Here are some tips to having the perfect resume that will help get you hired:
- First read and try to understand the job you’re applying for.
Sit down with a highlighter and really read the job description. Go through and highlight the points that seem important (things that are mentioned repeatedly or anything that’s slightly out of the ordinary) and the points that you could speak to with your experience and skills.
This is always step one—after all, you can’t tailor your resume for a position if you don’t really know what the gig entails.
- Tell a story. You don’t need to put everything on there.
Your resume should not have every work experience you’ve ever had listed on it. Think of your resume not as a comprehensive list of your career history, but as a marketing document selling you as the perfect person for the job. For each resume you send out, you’ll want to highlight only the accomplishments and skills that are most relevant to the job at hand (even if that means you don’t include all of your experience).
- Make your first point immediately relevant.
Job search expert Lily Zhang says it best: “Take your resume, find the experience that would make [your hiring manager] most excited about your application, and rework the document so that’s what’s at the top. Maybe it’s your current position, or maybe it’s some specialized certifications or the freelance work you do on the side. Whatever it is, make it the first section of your resume. And yes, even if it’s not the most recent. There’s no rule that says your first section must be “Work Experience.” Tailoring your resume means finding what is most relevant, creating a section for it, and filling it up with experience or qualifications that will catch a hiring manager’s eye.

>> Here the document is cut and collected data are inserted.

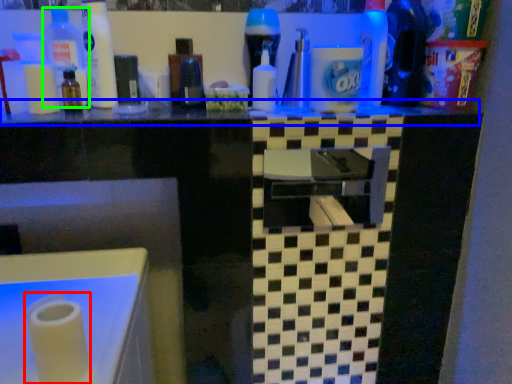 Question: Which object is positioned farthest from paper towel (highlighted by a red box)? Select from counter top (highlighted by a blue box) and bottle (highlighted by a green box).

Choices:
 (A) counter top
 (B) bottle

Answer: (B) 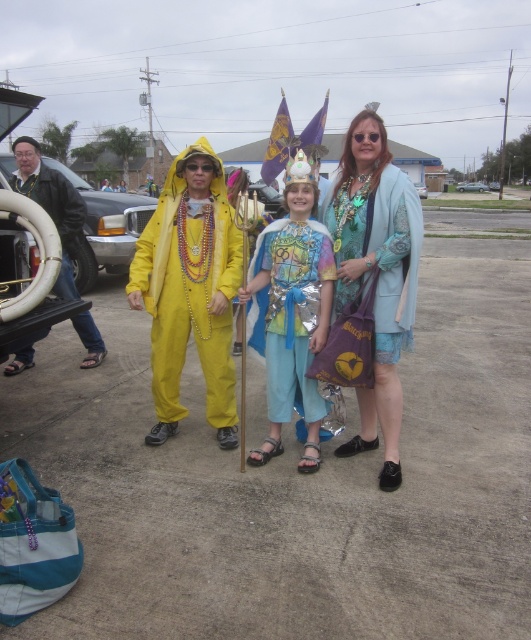 You are a photographer at the event and want to capture a photo of the teal fabric dress at center and the metallic silver car at left. From your current position, which object is closer to you?

The teal fabric dress at center is closer to you because it is in front of the metallic silver car at left.

You are a photographer trying to capture the teal fabric dress at center and the metallic silver car at left in the same frame. Based on their positions, which object is closer to the right edge of the photo?

The teal fabric dress at center is positioned on the right side of the metallic silver car at left, so the teal fabric dress at center is closer to the right edge of the photo.

You are a photographer trying to capture a photo of the teal fabric dress at center and the metallic silver car at left. Based on the scene description, which object is positioned lower in the frame?

The teal fabric dress at center is positioned lower in the frame than the metallic silver car at left.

If that means nixing “Work Experience,” creating a “Marketing and Social Media Experience” section, then throwing everything else in an “Additional Experience” section, then so be it.”

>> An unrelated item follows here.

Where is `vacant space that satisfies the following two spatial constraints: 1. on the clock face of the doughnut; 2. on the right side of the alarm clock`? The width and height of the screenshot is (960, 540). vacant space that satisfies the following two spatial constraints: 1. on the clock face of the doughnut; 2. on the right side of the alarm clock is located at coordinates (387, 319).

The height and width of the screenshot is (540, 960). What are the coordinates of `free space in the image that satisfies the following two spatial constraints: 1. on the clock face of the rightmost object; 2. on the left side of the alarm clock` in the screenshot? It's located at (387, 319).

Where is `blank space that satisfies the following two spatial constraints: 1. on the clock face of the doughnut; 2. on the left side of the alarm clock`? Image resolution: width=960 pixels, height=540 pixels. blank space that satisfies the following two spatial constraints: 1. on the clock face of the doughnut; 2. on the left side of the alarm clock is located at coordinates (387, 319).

- Consider an online supplement.
Can’t figure out how to tell your whole story on one page, or want to be able to include some visual examples of your work? Instead of trying to have your resume cover everything, cover the most important details on that document, and then include a link to your personal website, where you can dive more into what makes you the ideal candidate.
- Be concise, but give them numbers.
You’ve heard you should keep your resume to a page. Whether or not this is absolutely necessary is highly debated, and so it depends on your hiring manager. What is absolutely essential is that you keep your resume as concise as possible: imagine reading through hundreds of resumes in a couple of hours. You wouldn’t want to encounter verbosity, or worse, irrelevant experiences from when the applicant was in elementary school. Try, instead, to use as many facts, figures, and numbers as you can in your bullet points. How many people were impacted by your work? By what percentage did you exceed your goals? By quantifying your accomplishments, you really allow the hiring manager to picture the level of work or responsibility you needed to achieve them.
- Proofread, proofread, proofread!
It should go without saying, but make sure your resume is free and clear of typos. And don’t rely on spell check and grammar check alone—ask family or friends to take a look at it for you.
- Save it as a PDF and name your file smartly.
If emailing your resume, make sure to always send a PDF rather than a .doc. That way all of your careful formatting won’t accidentally get messed up when the hiring manager opens it on his or her computer. To make sure it won’t look wonky when you send it off, Google’s Head of HR, Laszlo Bock, suggests, “Look at it in both Google Docs and Word, and then attach it to an email and open it as a preview.” Ready to save your resume and send it off? Save it as “Your Name Resume” instead of “Resume”. Make the hiring manager’s life as easy as possible.
Now go dust off your resume and go apply to your dream jobs! Dream big and work hard!